Regarding renal function even though statistically not significant (p = 0.710) creatinine levels at admission tended to be higher (3.3 mg/dl (1.3; 5.0)) in the sapovirus-group than in the non-sapovirus group (2.5 mg/dl (1.1; 4.9)). In sapovirus patients, a median increase of 73% (− 19;144) in serum creatinine levels at hospital admission in comparison to baseline creatinine levels maximal 6 months prior to admission was noticed. In the non-sapovirus, the median increase in serum creatinine levels at admission was slightly lower with 53% ((0; 188), p = 0.825) (Table 2).
Also, the Tacrolimus levels at admission appeared to be higher in the sapovirus-group (13.6 ng/ml (12.9; 13.6)) than in the non-sapovirus group (7.1 ng/ml (2.6; 22.6), p = 0.279). Overexposure was present in all sapovirus patients receiving Tacrolimus treatment. Also in two norovirus patients as well as in the patient suffering from cytomegalovirus and inflammatory bowel disease a Tacrolimus overexposure could be detected (Fig. 2b).
a Comparison of Tacrolimus-levels between patients with sapovirus infection (n = 3) vs. non-sapovirus (n = 8) at hospital admission (Tacrolimus target level > 6 month after transplantation: 4–6 ng/ml). b Comparison of Tacrolimus-levels at admission by pathogens (Proband 1, 2, 4: sapovirus, proband 5, 6, 7: norovirus, proband 8: cytomegalovirus, proband 9: inflammatory bowel disease, proband 11, 12, 13: unknown pathogen; target level > 6 month after transplantation 4–6 ng/ml; proband 3 (Cyclosporin A) and 10 (Sirolimus) received different immunosuppressants)
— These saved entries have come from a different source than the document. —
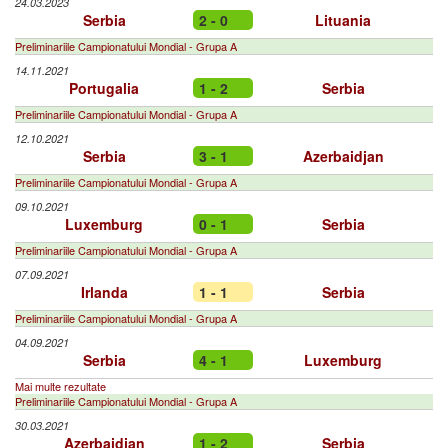
24.03.2023
Serbia
2 - 0
Lituania
Preliminariile Campionatului Mondial - Grupa A
14.11.2021
Portugalia
1 - 2
Serbia
Preliminariile Campionatului Mondial - Grupa A
12.10.2021
Serbia
3 - 1
Azerbaidjan
Preliminariile Campionatului Mondial - Grupa A
09.10.2021
Luxemburg
0 - 1
Serbia
Preliminariile Campionatului Mondial - Grupa A
07.09.2021
Irlanda
1 - 1
Serbia
Preliminariile Campionatului Mondial - Grupa A
04.09.2021
Serbia
4 - 1
Luxemburg
Mai multe rezultate
Preliminariile Campionatului Mondial - Grupa A
30.03.2021
Azerbaidjan
1 - 2
Serbia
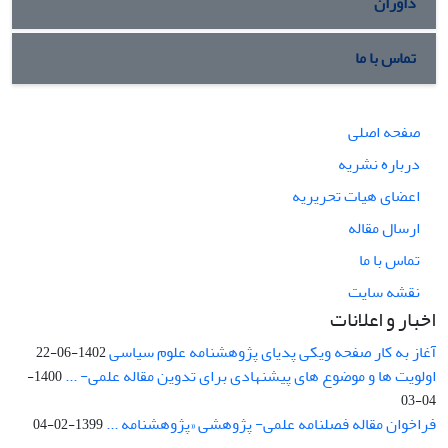
داوران
تماس با ما
صفحه اصلی
درباره نشریه
اعضای هیات تحریریه
ارسال مقاله
تماس با ما
نقشه سایت
اخبار و اعلانات
آغاز به کار صفحه ویکی پدیای پژوهشنامه علوم سیاسی
1402-06-22
اولویت ها و موضوع های پیشنهادی برای تدوین مقاله علمی- ...
1400-
04-03
فراخوان مقاله فصلنامه علمی- پژوهشی «پژوهشنامه ...
1399-02-04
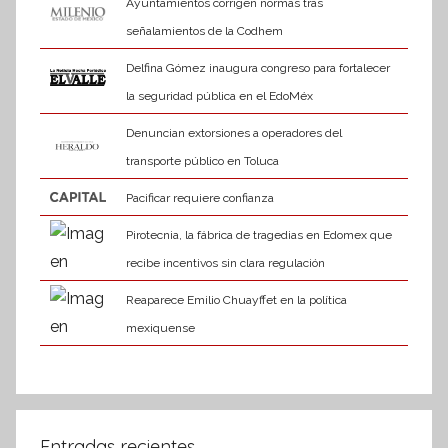
Ayuntamientos corrigen normas tras
señalamientos de la Codhem
Delfina Gómez inaugura congreso para fortalecer
la seguridad pública en el EdoMéx
Denuncian extorsiones a operadores del
transporte público en Toluca
Pacificar requiere confianza
Pirotecnia, la fábrica de tragedias en Edomex que
recibe incentivos sin clara regulación
Reaparece Emilio Chuayffet en la política
mexiquense
Entradas recientes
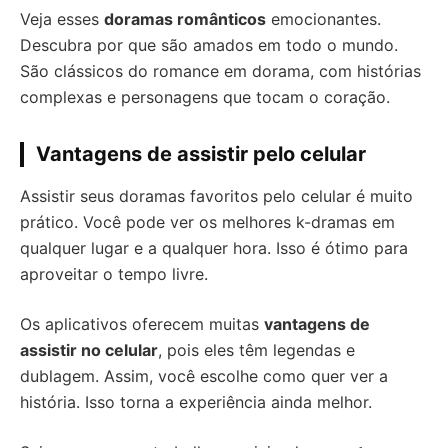
Veja esses
doramas românticos
emocionantes.
Descubra por que são amados em todo o mundo.
São clássicos do romance em dorama, com histórias
complexas e personagens que tocam o coração.
Vantagens de assistir pelo celular
Assistir seus doramas favoritos pelo celular é muito
prático. Você pode ver os melhores k-dramas em
qualquer lugar e a qualquer hora. Isso é ótimo para
aproveitar o tempo livre.
Os aplicativos oferecem muitas
vantagens de
assistir no celular
, pois eles têm legendas e
dublagem. Assim, você escolhe como quer ver a
história. Isso torna a experiência ainda melhor.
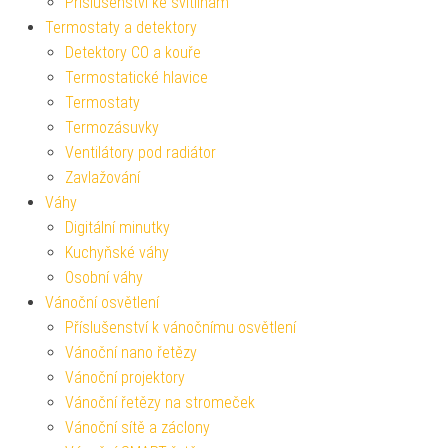
Příslušenství ke svítilnám
Termostaty a detektory
Detektory CO a kouře
Termostatické hlavice
Termostaty
Termozásuvky
Ventilátory pod radiátor
Zavlažování
Váhy
Digitální minutky
Kuchyňské váhy
Osobní váhy
Vánoční osvětlení
Příslušenství k vánočnímu osvětlení
Vánoční nano řetězy
Vánoční projektory
Vánoční řetězy na stromeček
Vánoční sítě a záclony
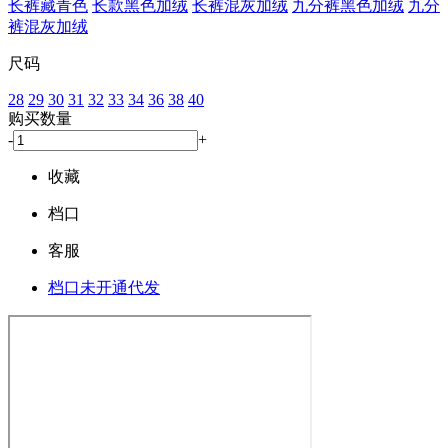
长裤藏青色
长款黑色加绒
长裤混灰加绒
九分裤黑色加绒
九分
裤混灰加绒
尺码
28
29
30
31
32
33
34
36
38
40
购买数量
-
+
收藏
档口
客服
档口未开通代发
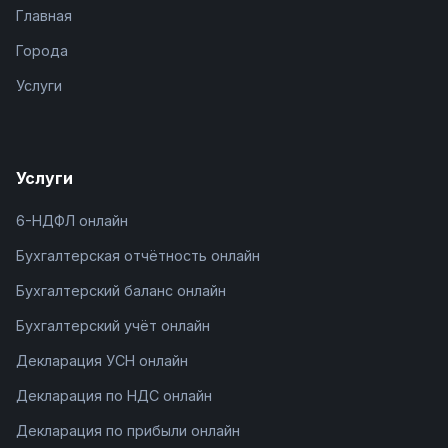
Главная
Города
Услуги
Услуги
6-НДФЛ онлайн
Бухгалтерская отчётность онлайн
Бухгалтерский баланс онлайн
Бухгалтерский учёт онлайн
Декларация УСН онлайн
Декларация по НДС онлайн
Декларация по прибыли онлайн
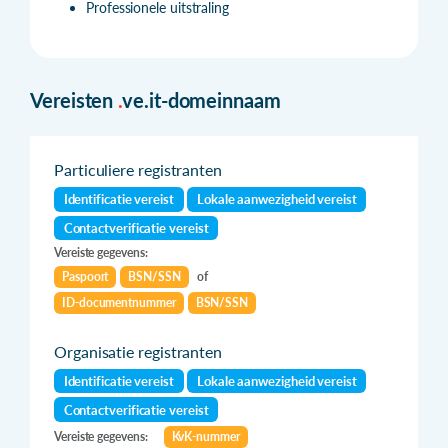
Professionele uitstraling
Vereisten
.
ve.it-domeinnaam
Particuliere registranten
Identificatie vereist
Lokale aanwezigheid vereist
Contactverificatie vereist
Vereiste gegevens:
Paspoort
BSN/SSN
of
ID-documentnummer
BSN/SSN
Organisatie registranten
Identificatie vereist
Lokale aanwezigheid vereist
Contactverificatie vereist
Vereiste gegevens:
KvK-nummer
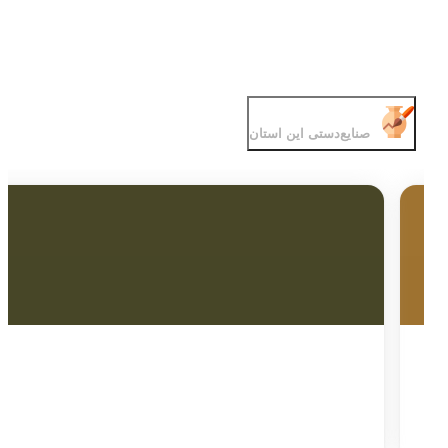
صنایع‌دستی این استان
Kidney function improved during hospital stay in both groups (median creatinine levels at discharge sapovirus: 1.7 mg/dl (1.4; 3.2), non-sapovirus: 2 mg/dl (1.0; 3.6), p = 0.825).
Overall symptoms
All patients regardless of the final diagnosis presented with ongoing diarrhea. Two patients of the sapovirus-group and three of the non-sapovirus group also reported nausea and vomiting. Also, gastric cramps and reduced overall health were repeatedly reported symptoms, especially in the non-sapovirus group. Individual patients also reported episodes of fever. Some patients were additionally suffering from oliguria leading to concerns regarding a potential rejection of the transplant.
Treatment
No specific antiviral treatment for patients with sapovirus or norovirus infections was used. All sapovirus patients received intravenous fluids and sodium hydrogen carbonate to treat metabolic acidosis when necessary. Also, symptomatic treatment with loperamide and dimenhydrinate were applied if necessary.
In the non-sapovirus group treatment was started depending on the underlying pathogen. Because of relatively high CRP levels four patients received antibiotic treatment, assuming a bacterial infection, which was stopped after the viral pathogen diagnosis.
In the patient with cytomegalovirus-colitis treatment with Valganciclovir was initiated. In one patient diagnosed with inflammatory bowel disease Glucocorticoids, Budesonide and Azathioprine were applied. Also, one patient received Fluconazole because of a history of recent fungal infection.
Complications
An acute decline in kidney function was observed in most patients regardless of the underlying pathogen causing diarrhea (Table 2). Diarrhea and reduction of renal function also led to acute metabolic acidosis in 5 patients (2 sapovirus, 1 norovirus, 1 inflammatory bowel disease, 1 none).
Discussion
Diarrhea is a common disease among kidney transplant recipients. As in other populations infections with bacteria, viruses or parasites can be the underlying cause. Especially since more sensitive techniques for viral differential diagnosis developed over the last years an increase in the detection of sapovirus became possible in routine diagnostics [8]. With the implementation of sapovirus detection in our laboratory we noticed an increase of sapovirus infections.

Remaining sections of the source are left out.